Quindi, per raccontare quali sono alcuni dei motivi per i quali non mi arrendo, ho deciso di usare il mio mezzo preferito: l'elenco.
Potrebbe essere una buona cosa mettere su questa prima di cominciare a leggere, perché mentre stasera tornavo in bus, suonava nelle cuffie e io compilavo la mia lista, parola dopo parola, sensazione dopo sensazione, punto dopo punto...sorridendo.
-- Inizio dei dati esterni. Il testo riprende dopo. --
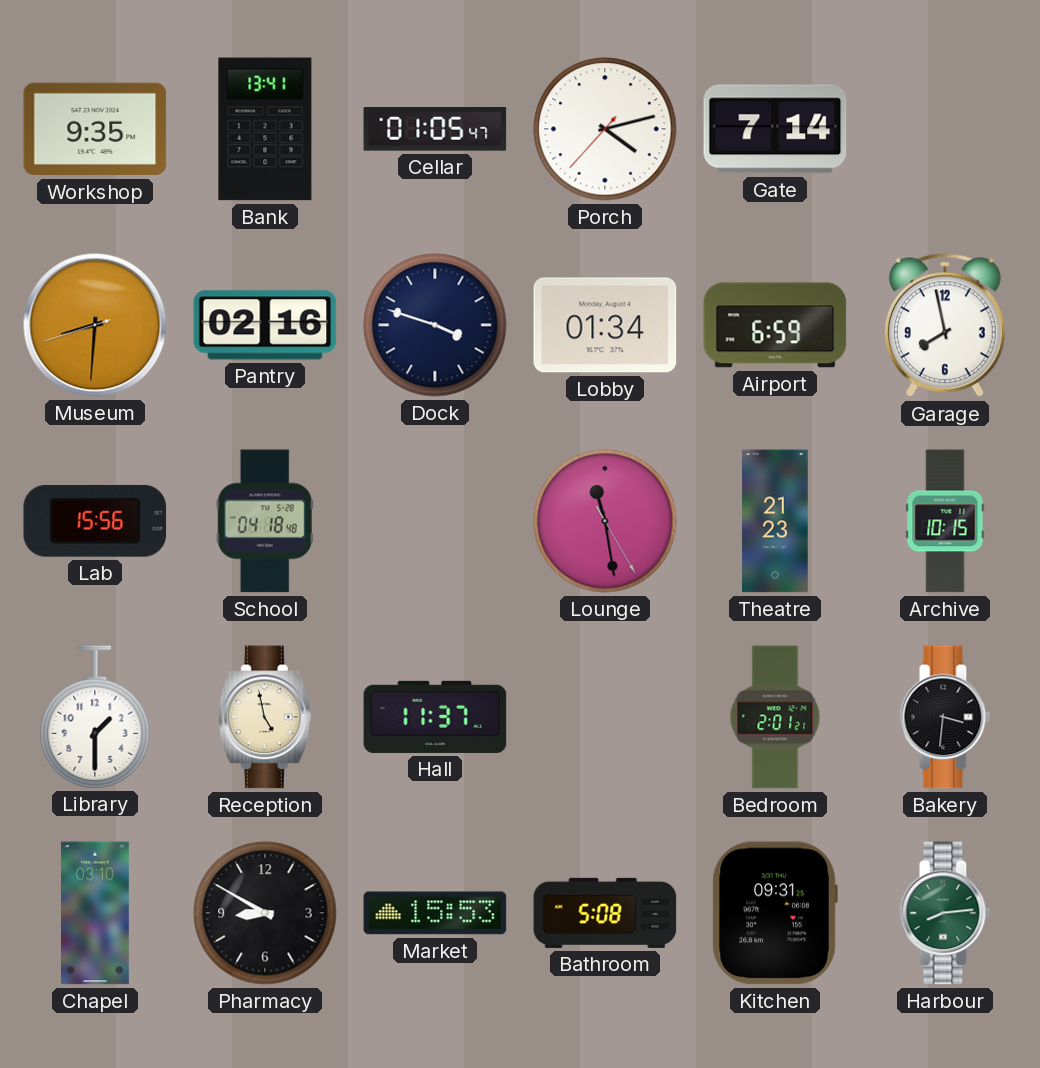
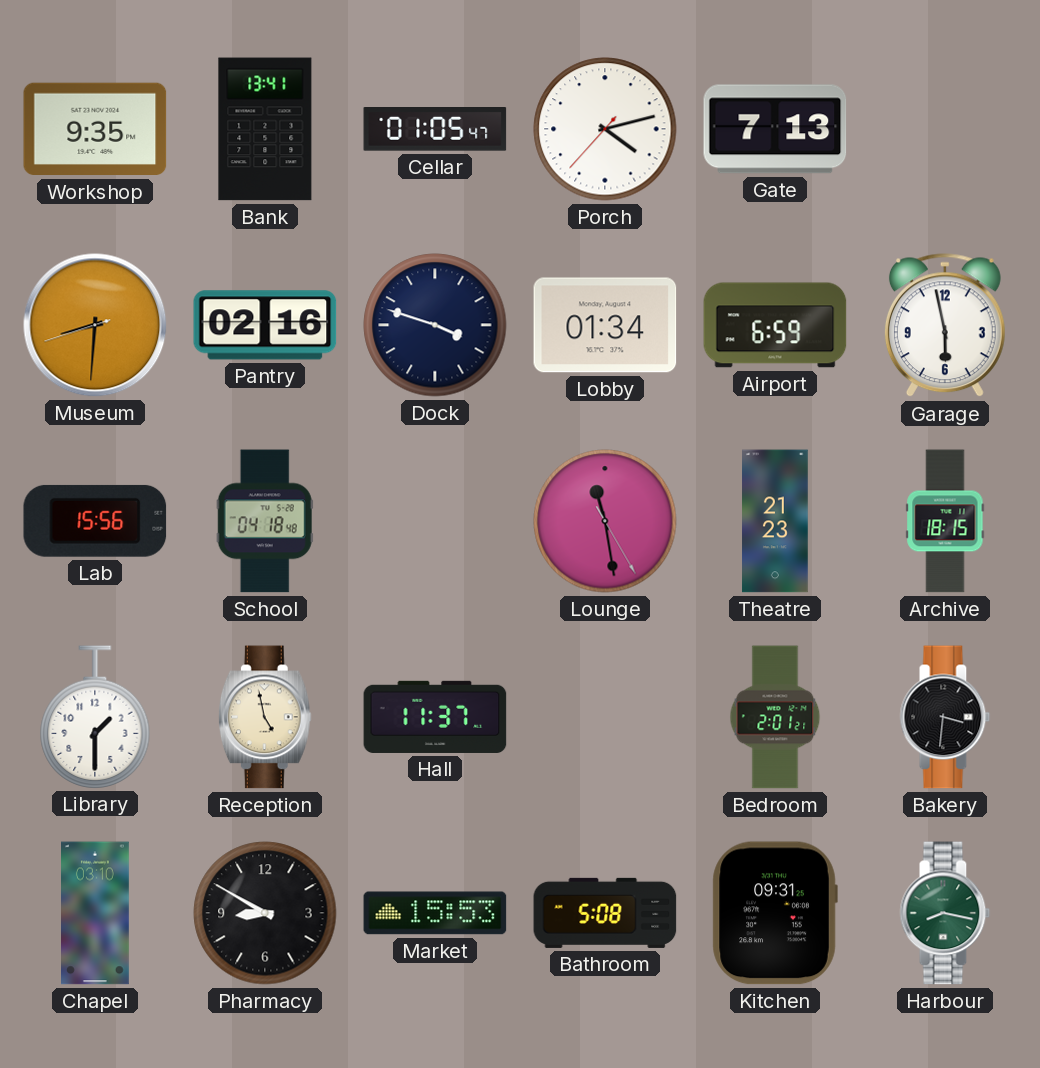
Gate: 7:14 -> 7:13
Garage: 7:58 -> 5:58
Archive: 10:15 -> 18:15
Harbour: 8:14 -> 8:17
Non mi arrendo per i sori arancioni sulle felci verdi, per i cespugli di euforbia che sembrano giungla, per i cancelli azzurri in un mare di trifoglio giallo, per i muscari che cominciano a uscire piccoli e indecisi, per i gatti bianchi che aspettano pazienti le coccole, per le mimose fiorite a picco sul mare. Non mi arrendo per il bambino che pota un ulivo insieme al nonno e al papà, per la signora con la stampella che cammina tra i filari di vite, per l'ombelico di venere piccolo e lungo che spunta dal muretto, per i tronchi d'albero tagliati in modo buffo. Non mi arrendo per gli spaghetti con le vongole, per i signori che corrono appresso al treno, per i fili della ferrovia che separano il cielo grigio in tante strisce tutte uguali. Non mi arrendo per il treno delle 7.41 che sta sempre fermo a Quarto ma poi arriva puntuale, per la bava sulla giacca, per il berretto azzurro del bambino rimasto appeso al ramo. Non mi arrendo per il mare d'argento, per la sagoma della Corsica sull'orizzonte, per il bosco di pini caduti, per le scie dei motoscafi, per i falchi che volano sulla costa. Non mi arrendo per i tronchi neri sull'acqua blu, per i cespugli che sembrano bianchi, per la signora che legge Repubblica seduta sul Mediterraneo, per la foto scattata da dentro il maglione. Non mi arrendo per l'erba lunga che dondola nel vento, per l'alloro che alloro non è, per le querce da sughero, per le rocce che cambiano colore e il nostro sentiero diventa rosso, per i panorami improvvisi, per l'erica bianca, per le lucertole veloci. Non mi arrendo per il gestore del ristorante che sa davvero cosa è il mare, per la ricotta con lo zafferano, per il pesce palla che è un pesce istrice, per il cane che mi ha spaventata, per il sentiero che si apre sul paradiso. Non mi arrendo per la strada che scende e scende e scende ancora, per la pipì, per la barca a vela gialla, per la macchina fotografica a pellicola, per le gambe lunghe, per le candele accese. Non mi arrendo per la chiesa a strisce, per gli zoccoli colorati, per il gatto sul cruscotto, per il viaggio in bus che mai più ci aspettavamo e per il tramonto che ha tinto le sagome di nero, proprio come piace a me.
Per tutte queste cose non mi arrendo.
E quando ognuna di esse sarà sparita, quando non sarò più capace di vederla e amarla, soltanto allora, forse, mi arrenderò.